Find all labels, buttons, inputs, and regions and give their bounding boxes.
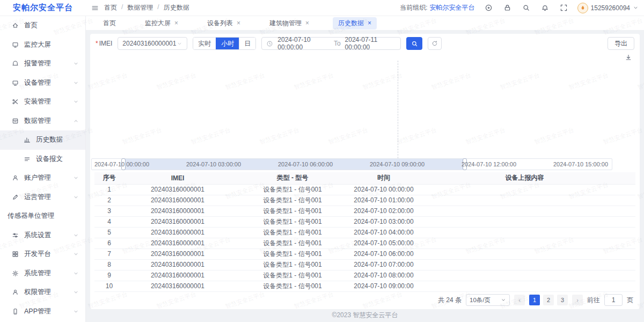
table-cell [414, 216, 635, 227]
sidebar-item-12[interactable]: 开发平台 [0, 245, 85, 264]
table-row: 4202403160000001设备类型1 - 信号0012024-07-10 … [94, 216, 635, 227]
table-cell: 202403160000001 [124, 238, 231, 248]
search-button[interactable] [406, 37, 422, 50]
chevron-down-icon [73, 270, 79, 276]
table-cell: 设备类型1 - 信号001 [231, 184, 354, 195]
sidebar-item-5[interactable]: 数据管理 [0, 112, 85, 131]
bell-icon[interactable] [541, 4, 549, 12]
tab-1[interactable]: 监控大屏× [140, 17, 184, 30]
search-icon[interactable] [522, 4, 530, 12]
next-page-button[interactable]: › [572, 295, 583, 305]
table-cell: 设备类型1 - 信号001 [231, 227, 354, 238]
imei-select[interactable]: 202403160000001 [118, 37, 187, 50]
sidebar-item-7[interactable]: 设备报文 [0, 150, 85, 169]
tab-3[interactable]: 建筑物管理× [264, 17, 314, 30]
table-cell: 2024-07-10 06:00:00 [354, 248, 414, 259]
breadcrumb-item[interactable]: 首页 [104, 3, 117, 12]
sidebar-item-9[interactable]: 运营管理 [0, 188, 85, 207]
top-header: 安帕尔安全平台 首页/数据管理/历史数据 当前组织: 安帕尔安全平台 15259… [0, 0, 644, 16]
table-cell: 202403160000001 [124, 259, 231, 270]
sidebar-item-4[interactable]: 安装管理 [0, 92, 85, 112]
table-cell: 202403160000001 [124, 270, 231, 281]
mode-option-小时[interactable]: 小时 [216, 38, 239, 49]
table-cell: 设备类型1 - 信号001 [231, 216, 354, 227]
table-cell: 202403160000001 [124, 248, 231, 259]
table-cell [414, 195, 635, 206]
table-cell: 设备类型1 - 信号001 [231, 270, 354, 281]
goto-page-input[interactable] [604, 294, 623, 306]
page-button-3[interactable]: 3 [557, 295, 568, 305]
sidebar-item-2[interactable]: 报警管理 [0, 54, 85, 74]
table-cell [414, 238, 635, 248]
date-range-picker[interactable]: 2024-07-10 00:00:00 To 2024-07-11 00:00:… [261, 37, 401, 50]
table-cell [414, 259, 635, 270]
table-cell [414, 227, 635, 238]
sidebar-item-label: 运营管理 [24, 193, 68, 202]
page-size-value: 10条/页 [470, 296, 499, 304]
table-cell: 202403160000001 [124, 216, 231, 227]
sidebar-item-13[interactable]: 系统管理 [0, 264, 85, 283]
chevron-down-icon [177, 41, 182, 47]
clock-icon [266, 40, 273, 47]
page-button-1[interactable]: 1 [529, 295, 540, 305]
install-icon [12, 98, 19, 105]
tab-0[interactable]: 首页 [98, 17, 121, 30]
page-button-2[interactable]: 2 [543, 295, 554, 305]
table-row: 5202403160000001设备类型1 - 信号0012024-07-10 … [94, 227, 635, 238]
total-count: 共 24 条 [438, 296, 462, 305]
mode-option-日[interactable]: 日 [239, 38, 255, 49]
home-icon [12, 22, 19, 29]
close-icon[interactable]: × [368, 19, 371, 27]
sidebar-item-1[interactable]: 监控大屏 [0, 35, 85, 55]
user-menu[interactable]: 15259260094 [577, 3, 639, 13]
breadcrumb-item[interactable]: 数据管理 [127, 3, 153, 12]
sidebar-item-10[interactable]: 传感器单位管理 [0, 207, 85, 226]
breadcrumb-item[interactable]: 历史数据 [164, 3, 189, 12]
data-zoom-slider[interactable]: 2024-07-10 00:00:002024-07-10 03:00:0020… [91, 158, 612, 170]
chevron-down-icon [73, 309, 79, 314]
content-area: *IMEI 202403160000001 实时小时日 2024-07-10 0… [86, 31, 644, 322]
export-button[interactable]: 导出 [608, 37, 634, 50]
mode-option-实时[interactable]: 实时 [193, 38, 216, 49]
sidebar-item-14[interactable]: 权限管理 [0, 283, 85, 302]
table-cell: 2024-07-10 03:00:00 [354, 216, 414, 227]
table-cell: 设备类型1 - 信号001 [231, 248, 354, 259]
globe-icon[interactable] [485, 4, 493, 12]
prev-page-button[interactable]: ‹ [514, 295, 525, 305]
sidebar-item-label: 报警管理 [24, 59, 68, 68]
org-value[interactable]: 安帕尔安全平台 [430, 3, 475, 12]
table-cell: 202403160000001 [124, 227, 231, 238]
tab-2[interactable]: 设备列表× [202, 17, 246, 30]
column-header: 类型 - 型号 [231, 172, 354, 184]
sidebar-item-8[interactable]: 账户管理 [0, 169, 85, 188]
sidebar-item-label: 账户管理 [24, 173, 68, 182]
lock-icon[interactable] [503, 4, 511, 12]
sidebar-item-0[interactable]: 首页 [0, 16, 85, 35]
table-row: 9202403160000001设备类型1 - 信号0012024-07-10 … [94, 270, 635, 281]
tab-4[interactable]: 历史数据× [333, 17, 377, 30]
fullscreen-icon[interactable] [560, 4, 568, 12]
imei-label: *IMEI [96, 40, 112, 47]
sidebar-item-6[interactable]: 历史数据 [0, 130, 85, 150]
sidebar-item-11[interactable]: 系统设置 [0, 226, 85, 245]
sidebar-item-3[interactable]: 设备管理 [0, 74, 85, 93]
sidebar-item-15[interactable]: APP管理 [0, 302, 85, 321]
app-title: 安帕尔安全平台 [0, 3, 86, 13]
history-data-card: *IMEI 202403160000001 实时小时日 2024-07-10 0… [90, 34, 640, 309]
tab-label: 建筑物管理 [269, 19, 302, 28]
download-icon[interactable] [625, 54, 632, 63]
table-cell: 2 [94, 195, 124, 206]
goto-label: 前往 [587, 296, 600, 305]
close-icon[interactable]: × [174, 19, 178, 27]
sidebar-item-label: 安装管理 [24, 97, 68, 106]
table-cell: 设备类型1 - 信号001 [231, 238, 354, 248]
refresh-button[interactable] [428, 37, 442, 50]
close-icon[interactable]: × [305, 19, 309, 27]
table-cell: 设备类型1 - 信号001 [231, 206, 354, 216]
table-cell: 2024-07-10 01:00:00 [354, 195, 414, 206]
table-cell: 设备类型1 - 信号001 [231, 281, 354, 291]
permission-icon [12, 289, 19, 296]
page-size-select[interactable]: 10条/页 [466, 294, 510, 306]
hamburger-icon[interactable] [91, 4, 99, 12]
close-icon[interactable]: × [237, 19, 240, 27]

═══

Your instructions
Filter the entries down to the lines with the word "chevron" in them, and copy those lines.

Answer to this exercise
chevron-down-icon [73, 270, 79, 276]
chevron-down-icon [177, 41, 182, 47]
chevron-down-icon [73, 309, 79, 314]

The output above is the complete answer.